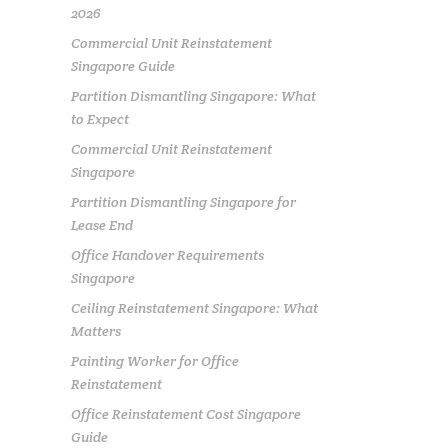
2026
Commercial Unit Reinstatement
Singapore Guide
Partition Dismantling Singapore: What
to Expect
Commercial Unit Reinstatement
Singapore
Partition Dismantling Singapore for
Lease End
Office Handover Requirements
Singapore
Ceiling Reinstatement Singapore: What
Matters
Painting Worker for Office
Reinstatement
Office Reinstatement Cost Singapore
Guide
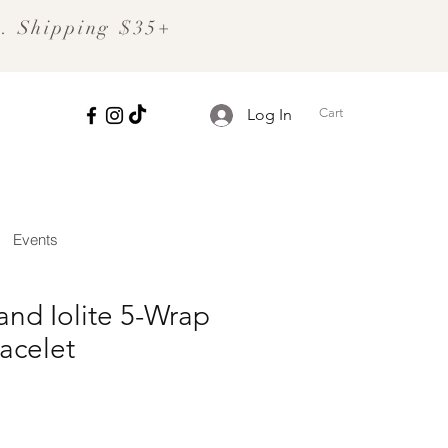
S. Shipping $35+
Cart
Log In
Events
and Iolite 5-Wrap
acelet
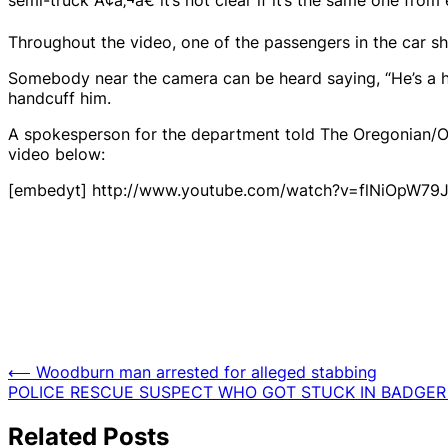
Throughout the video, one of the passengers in the car sho
Somebody near the camera can be heard saying, “He’s a hot
handcuff him.
A spokesperson for the department told The Oregonian/
video below:
[embedyt] http://www.youtube.com/watch?v=flNiOpW79
Post
⟵
Woodburn man arrested for alleged stabbing
POLICE RESCUE SUSPECT WHO GOT STUCK IN BADGER
navigation
Related Posts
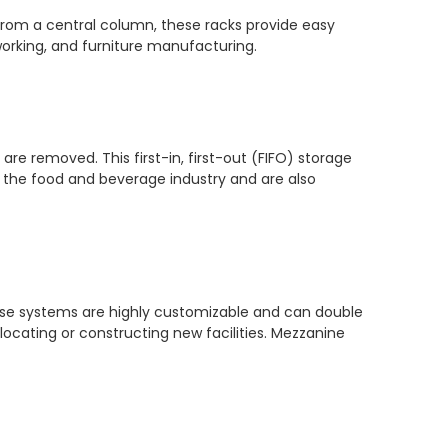
g from a central column, these racks provide easy
orking, and furniture manufacturing.
are removed. This first-in, first-out (FIFO) storage
in the food and beverage industry and are also
+86-17
hese systems are highly customizable and can double
elocating or constructing new facilities. Mezzanine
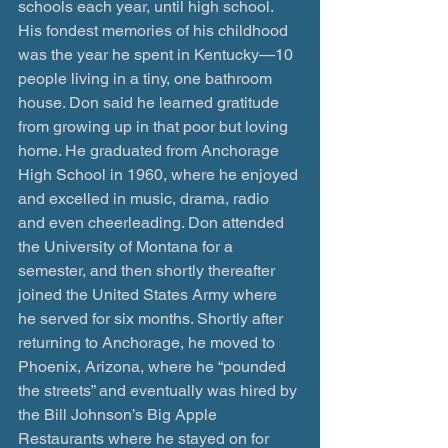
schools each year, until high school. 
His fondest memories of his childhood 
was the year he spent in Kentucky—10 
people living in a tiny, one bathroom 
house. Don said he learned gratitude 
from growing up in that poor but loving 
home. He graduated from Anchorage 
High School in 1960, where he enjoyed 
and excelled in music, drama, radio 
and even cheerleading. Don attended 
the University of Montana for a 
semester, and then shortly thereafter 
joined the United States Army where 
he served for six months. Shortly after 
returning to Anchorage, he moved to 
Phoenix, Arizona, where he “pounded 
the streets” and eventually was hired by 
the Bill Johnson’s Big Apple 
Restaurants where he stayed on for 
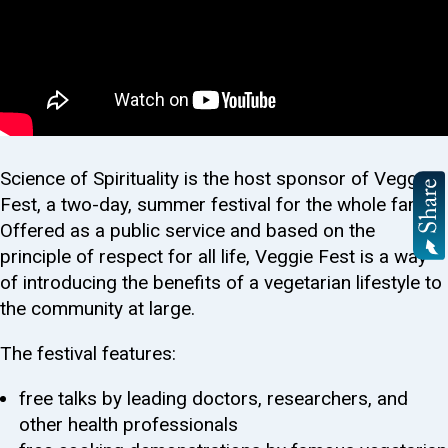
Science of Spirituality is the host sponsor of Veggie
Fest, a two-day, summer festival for the whole family.
Offered as a public service and based on the
principle of respect for all life, Veggie Fest is a way
of introducing the benefits of a vegetarian lifestyle to
the community at large.
The festival features:
free talks by leading doctors, researchers, and
other health professionals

------------------------------------------------------------------------

_About this task_: Leave out the pictures and reproduce the rest of the listing exactly.

_Solution_:
2026
Commercial Unit Reinstatement
Singapore Guide
Partition Dismantling Singapore: What
to Expect
Commercial Unit Reinstatement
Singapore
Partition Dismantling Singapore for
Lease End
Office Handover Requirements
Singapore
Ceiling Reinstatement Singapore: What
Matters
Painting Worker for Office
Reinstatement
Office Reinstatement Cost Singapore
Guide
S. Shipping $35+
Cart
Log In
Events
and Iolite 5-Wrap
acelet
Throughout the video, one of the passengers in the car sho
Somebody near the camera can be heard saying, “He’s a hot
handcuff him.
A spokesperson for the department told The Oregonian/
video below:
[embedyt] http://www.youtube.com/watch?v=flNiOpW79
Post
⟵
Woodburn man arrested for alleged stabbing
POLICE RESCUE SUSPECT WHO GOT STUCK IN BADGER
navigation
Related Posts
g from a central column, these racks provide easy
orking, and furniture manufacturing.
are removed. This first-in, first-out (FIFO) storage
in the food and beverage industry and are also
+86-17
hese systems are highly customizable and can double
elocating or constructing new facilities. Mezzanine
schools each year, until high school. 
His fondest memories of his childhood 
was the year he spent in Kentucky—10 
people living in a tiny, one bathroom 
house. Don said he learned gratitude 
from growing up in that poor but loving 
home. He graduated from Anchorage 
High School in 1960, where he enjoyed 
and excelled in music, drama, radio 
and even cheerleading. Don attended 
the University of Montana for a 
semester, and then shortly thereafter 
joined the United States Army where 
he served for six months. Shortly after 
returning to Anchorage, he moved to 
Phoenix, Arizona, where he “pounded 
the streets” and eventually was hired by 
the Bill Johnson’s Big Apple 
Restaurants where he stayed on for 
Science of Spirituality is the host sponsor of Veggie
Fest, a two-day, summer festival for the whole family.
Offered as a public service and based on the
principle of respect for all life, Veggie Fest is a way
of introducing the benefits of a vegetarian lifestyle to
the community at large.
The festival features:
free talks by leading doctors, researchers, and
other health professionals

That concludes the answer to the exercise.